Menurut Dr. Abdul `Ala Afifi, tidak ditemui seorang tokoh aliran Wahdatul Wujud dalam
Islam yang memiliki ajaran sempurna sistematis terkecuali Ibnu Arabi. Dialah peletak dasar dan
Pembina ajaran-ajaran Wahdatul Wujud hingga berdiri sebagai suatu aliran.
Menurut Ibnu Arabi, adanya alam semesta ini tidak bias dipisahkan dengan sejarah Nabi
Adam sendiri.[6]
Wahdatul Wujud adalah kepercayaan bahwa yang maujud (ada) itu hanyalah satu, tidak
dapat diduakan.
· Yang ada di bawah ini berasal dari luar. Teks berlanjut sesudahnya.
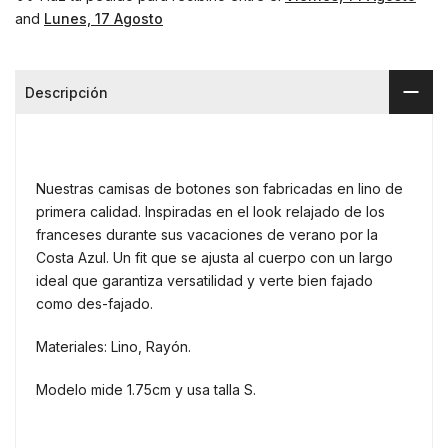
and
Lunes, 17 Agosto
Descripción
Nuestras camisas de botones son fabricadas en lino de
primera calidad. Inspiradas en el look relajado de los
franceses durante sus vacaciones de verano por la
Costa Azul. Un fit que se ajusta al cuerpo con un largo
ideal que garantiza versatilidad y verte bien fajado
como des-fajado.
Materiales: Lino, Rayón.
Modelo mide 1.75cm y usa talla S.⠀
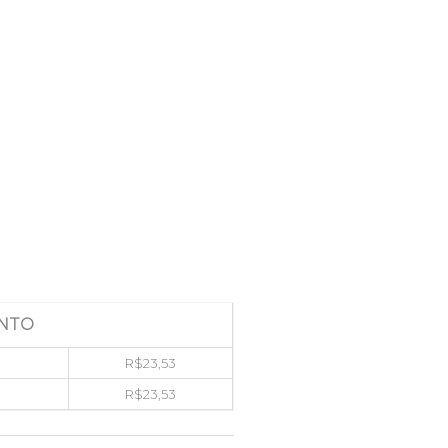
NTO
R$
23,53
R$
23,53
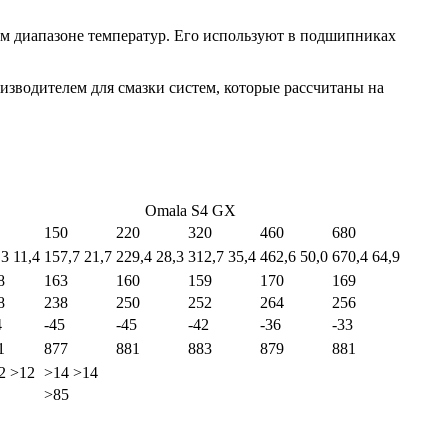
м диапазоне температур. Его используют в подшипниках
изводителем для смазки систем, которые рассчитаны на
Omala S4 GX
150
220
320
460
680
,3 11,4
157,7 21,7
229,4 28,3
312,7 35,4
462,6 50,0
670,4 64,9
8
163
160
159
170
169
8
238
250
252
264
256
4
-45
-45
-42
-36
-33
1
877
881
883
879
881
2 >12
>14 >14
>85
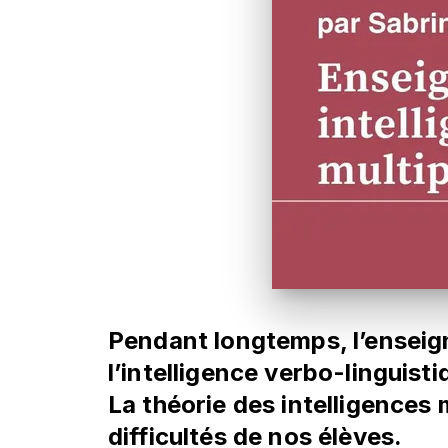
Pendant longtemps, l’enseig
l’intelligence verbo-linguist
La théorie des intelligences 
difficultés de nos élèves.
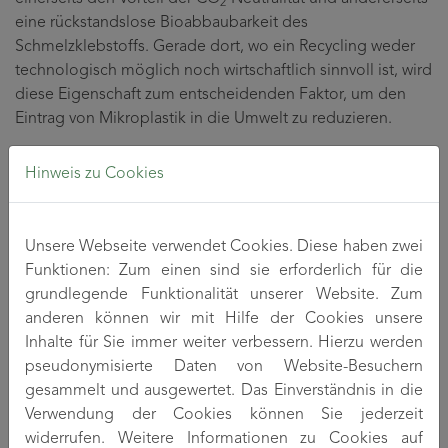
2
eine rückstandslose Bioabbaubarkeit des
Schmelzklebstoffs. Gerade dort, wo ein Recycling weder
technologisch möglich noch wirtschaftlich sinnvoll ist, wird
diese Eigenschaft zum entscheidenden Faktor, um den
Eintrag von Mikroplastik in die Umwelt zu reduzieren.
Der Schmelzklebstoff Caremelt® hatte im vorigen Jahr
Hinweis zu Cookies
bereits den 2. Platz beim Thüringer Umweltpreis errungen
und ist aktuell in der Kategorie „Industrie & Material“ für
den Thüringer Innovationspreis 2022 nominiert.
Unsere Webseite verwendet Cookies. Diese haben zwei
Funktionen: Zum einen sind sie erforderlich für die
TITK-Direktor Benjamin Redlingshöfer lässt sich die
grundlegende Funktionalität unserer Website. Zum
Freude über die beiden neuen iENA-Medaillen gern
anderen können wir mit Hilfe der Cookies unsere
anmerken: „Hierfür gilt allen beteiligten Wissenschaftlern
Inhalte für Sie immer weiter verbessern. Hierzu werden
ein herzliches Dankeschön.“ Die Auszeichnungen
pseudonymisierte Daten von Website-Besuchern
würdigten ein weiteres Mal die erfolgreichen Transfer-
gesammelt und ausgewertet. Das Einverständnis in die
Bemühungen des TITK, so Redlingshöfer. „Als
Verwendung der Cookies können Sie jederzeit
wirtschaftsnahes Forschungsinstitut sind wir bestrebt, neue
widerrufen. Weitere Informationen zu Cookies auf
Materialien rasch für die Industrie verfügbar zu machen.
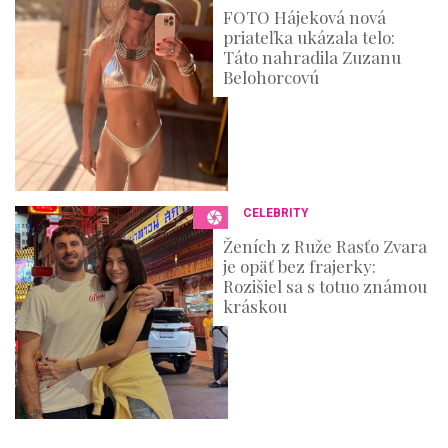
FOTO Hájeková nová
priateľka ukázala telo:
Táto nahradila Zuzanu
Belohorcovú
CELEBRITY
Ženích z Ruže Rasťo Zvara
je opäť bez frajerky:
Rozišiel sa s totuo známou
kráskou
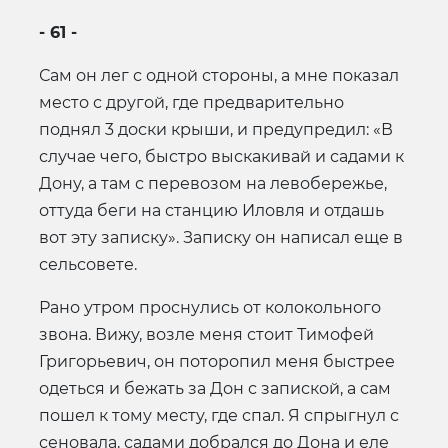
- 61 -
Сам он лег с одной стороны, а мне показал
место с другой, где предварительно
поднял 3 доски крыши, и предупредил: «В
случае чего, быстро выскакивай и садами к
Дону, а там с перевозом на левобережье,
оттуда беги на станцию Иловля и отдашь
вот эту записку». Записку он написал еще в
сельсовете.
Рано утром проснулись от колокольного
звона. Вижу, возле меня стоит Тимофей
Григорьевич, он поторопил меня быстрее
одеться и бежать за Дон с запиской, а сам
пошел к тому месту, где спал. Я спрыгнул с
сеновала, садами добрался до Дона и еле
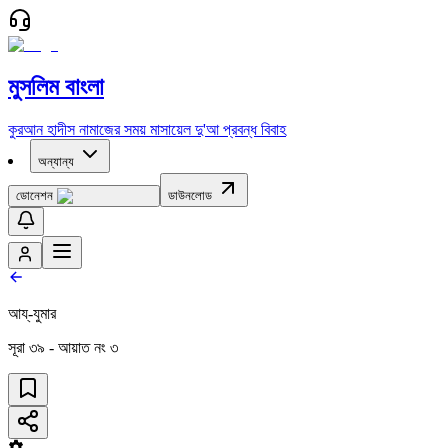
মুসলিম বাংলা
কুরআন
হাদীস
নামাজের সময়
মাসায়েল
দু'আ
প্রবন্ধ
বিবাহ
অন্যান্য
ডোনেশন
ডাউনলোড
আয্‌-যুমার
সূরা
৩৯
- আয়াত নং
৩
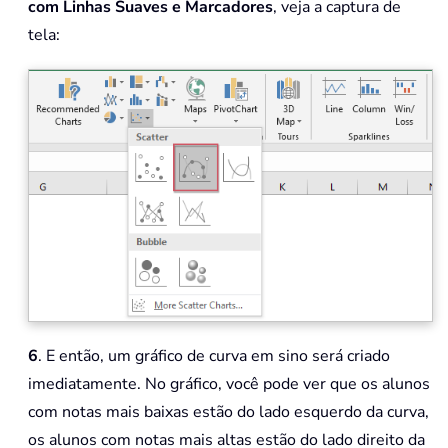
com Linhas Suaves e Marcadores
, veja a captura de
tela:
6
. E então, um gráfico de curva em sino será criado
imediatamente. No gráfico, você pode ver que os alunos
com notas mais baixas estão do lado esquerdo da curva,
os alunos com notas mais altas estão do lado direito da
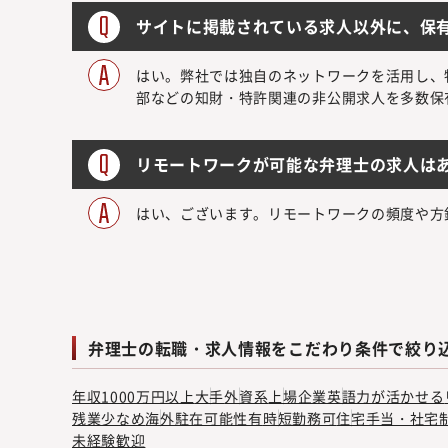
サイトに掲載されている求人以外に、保
はい。弊社では独自のネットワークを活用し、
部などの知財・特許関連の非公開求人を多数保
リモートワークが可能な弁理士の求人は
はい、ございます。リモートワークの頻度や方
弁理士の転職・求人情報をこだわり条件で絞り
年収1000万円以上
大手
外資系
上場企業
英語力が活かせる
残業少なめ
海外駐在可能性有
時短勤務可
住宅手当・社宅
未経験歓迎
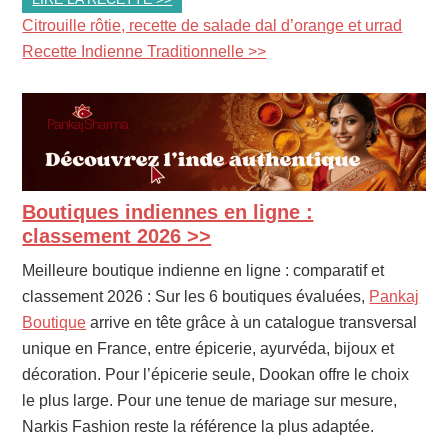
Citrouille rôtie, recette de salade dal d’orange et urrad
Recette Indienne Traditionnelle >>
Boutiques indiennes en ligne :
PRIMARY
SIDEBAR
classement 2026 >>
Meilleure boutique indienne en ligne : comparatif et
classement 2026 : Sur les 6 boutiques évaluées,
Pankaj
Boutique
arrive en tête grâce à un catalogue transversal
unique en France, entre épicerie, ayurvéda, bijoux et
décoration. Pour l’épicerie seule, Dookan offre le choix
le plus large. Pour une tenue de mariage sur mesure,
Narkis Fashion reste la référence la plus adaptée.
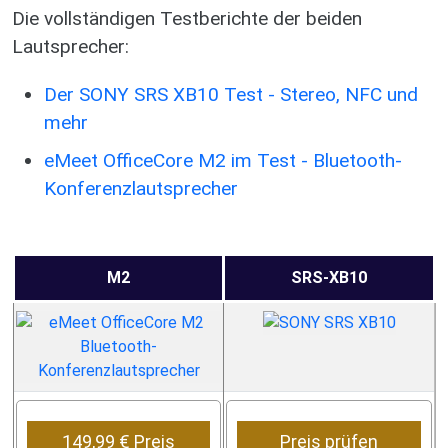
Die vollständigen Testberichte der beiden
Lautsprecher:
Der SONY SRS XB10 Test - Stereo, NFC und
mehr
eMeet OfficeCore M2 im Test - Bluetooth-
Konferenzlautsprecher
M2
SRS-XB10
149,99 € Preis
Preis prüfen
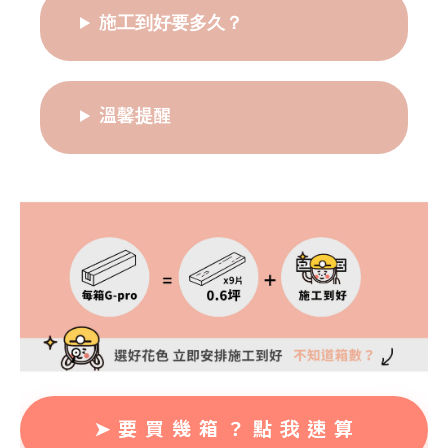
施工到好要多久？
溫馨提醒
➤ 要 買 幾 箱 ？ 點 我 速 算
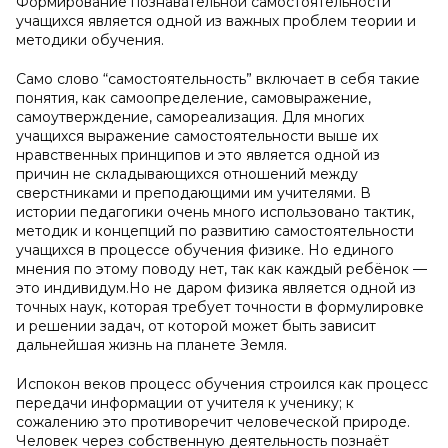
Формирование познавательной самостоятельности
учащихся является одной из важных проблем теории и
методики обучения.
Само слово “самостоятельность” включает в себя такие
понятия, как самоопределение, самовыражение,
самоутверждение, самореализация. Для многих
учащихся выражение самостоятельности выше их
нравственных принципов и это является одной из
причин не складывающихся отношений между
сверстниками и преподающими им учителями. В
истории педагогики очень много использовано тактик,
методик и концепций по развитию самостоятельности
учащихся в процессе обучения физике. Но единого
мнения по этому поводу нет, так как каждый ребёнок —
это индивидум.Но не даром физика является одной из
точных наук, которая требует точности в формулировке
и решении задач, от которой может быть зависит
дальнейшая жизнь на планете Земля.
Испокон веков процесс обучения строился как процесс
передачи информации от учителя к ученику; к
сожалению это противоречит человеческой природе.
Человек через собственную деятельность познаёт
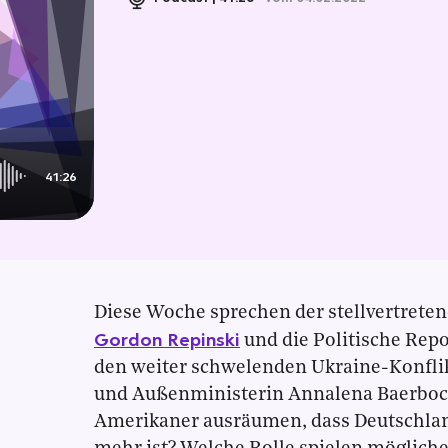
41:26
Diese Woche sprechen der stellvertret
Gordon Repinski
und die Politische Rep
den weiter schwelenden Ukraine-Konfli
und Außenministerin Annalena Baerbock
Amerikaner ausräumen, dass Deutschland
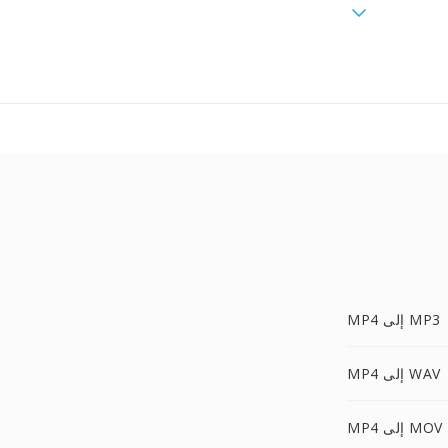
MP4 إلى MP3
MP4 إلى WAV
MP4 إلى MOV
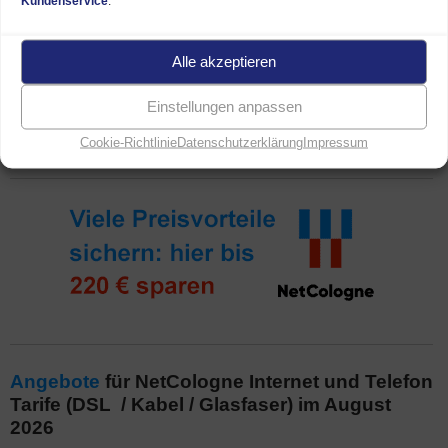
Kundenservice
.
Welcher NetCologne Internet und Telefon Tarif am besten
zu Ihnen passt, ermitteln wir gern an unserer
Hotline
. Wir
Alle akzeptieren
nehmen auch gern Ihre Bestellung eines NetSpeed
Vertrages mit Telefon und schnellem Internet telefonisch
Einstellungen anpassen
entgegen.
Cookie-Richtlinie
Datenschutzerklärung
Impressum
Angebote
für NetCologne Internet und Telefon
Tarife (DSL / Kabel / Glasfaser) im August
2026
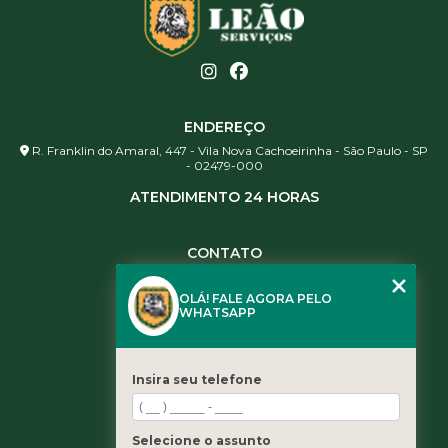
ENDEREÇO
R. Franklin do Amaral, 447 - Vila Nova Cachoeirinha - São Paulo - SP
- 02479-000
ATENDIMENTO 24 HORAS
CONTATO
(11) 3984-0344
OLÁ! FALE AGORA PELO
(11) 3461-5871
WHATSAPP
(11) 3984-0344
contato@leaoservicos.com.br
Insira seu telefone
MENU
Home
Selecione o assunto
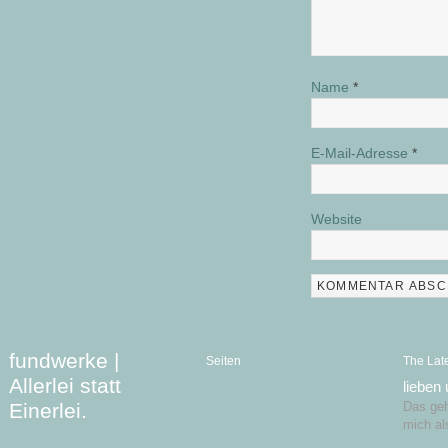
Name
*
E-Mail-Adresse
*
Website
fundwerke |
Seiten
The Lat
Allerlei statt
lieben
Einerlei.
Das geht
mich al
Dengan kata lain, tak ada yang maujud(ada) kecuali Allah SWT.[7]
7. Aliran Ahlus Sunnah
Perkembangan tasawuf aliran Ahlus Sunnah dimulai dengan perkembangan teologi yaitu
pembahasan di sekitar aqidah dan tampak menonjol dalam pendapat-pendapat yang
dikemukakan oleh Abdullah bin Said Al Kulaby (240 H) dan kemudian berlanjut lebih jelas
dalam perkembangan tasawuf di dalam konsepsi yang dikemukakan oleh Al Haris Al Muhasiby
(243 H) sebagai seorang ahli kalam dan sufi.
Di bidang teologi tampil Imam Asy`ari (324 H) dan Imam Maturidi (333 H) dengan
konsepsi yang sistematis hingga melahirkan daoktrin Ahlus Sunnah Wal Jma`ah.
Di bidang tasawuf, penyempurnaan apa yang telah dikemukakan oleh Al Haris Al
Muhasiby dilanjutkan oleh sufi besar Junaid Al Baghdady (297 H) dengan meletakkan dasar-
dasar yang kuat, dan kemudian disempurnakan secara sistematis oleh Hujjatul Islam Imam Al
Ghazali (505 H) hingga terwujud doktrin Ahlus Sunnah Wal Jama`ah.
Ajaran tasawuf Ahlus Sunnah Wal Jama`ah adalah bersumber dari mereka yang di dalam
hidup dan berfikir didasarkan kepada Al-Qur`an dan Sunnah dengan mengambil pelajaran dari
ilmu para Nabi dan Rasul dengan mengikuti secara teratur jejak langkah mereka di dalam
menghambakan diri, melakukan jihadun nafs, menegakkan akhlak yang utama dengan tingkah
laku dan perbuatan yang terpuji di sisi Allah, bening hati dan bersih dalam kehidupan, dan sabar
dalam mengatasi berbagai halangan dalam rangka mendekatkan diri kepada Allah SWT. Mereka
adalah para sahabat Rasulullah SAW seperti haritsah, Bara`ah bin Malik, Abu Israil, Huzaifah,
Abi Darda`, Abu Zar, `Ukasah, Abdullah bin Umar, Abu Bakar, Umar, Utsman, Ali, Suhaib,
Abu Rafi`I, Bilal Habab dan lain-lain. Dari tabi`in antara lain : Ali bin Husein ( Zainul `Abidin),
Muhammad Al Bakir, Ja`far As Shadiq, Uwais Al Qarni, Ibnu Huzaim, Salmah, Hasan Al Basri
dan lain-lain.[8]

BAB III
PENUTUP

3.1 Simpulan
Kalau kita lihat kepada berbagai aliran itu dengan ajran-ajaran yang terkandung
didalamnya, maka sebagian dari aliran-aliran tersebut masih tetap berada dan lurus menurut jalan
yang di tetapkan oleh Al-Qur`an dan hadits, dan sebagian lainnya ada yang menyimpang dalam
bentuk ajaran-ajaran yang ekstrim.

DAFTAR PUSTAKA
Al Payami, Ma`ruf, Islam dan Kebathinan, Solo : CV. Ramadhani, 1992.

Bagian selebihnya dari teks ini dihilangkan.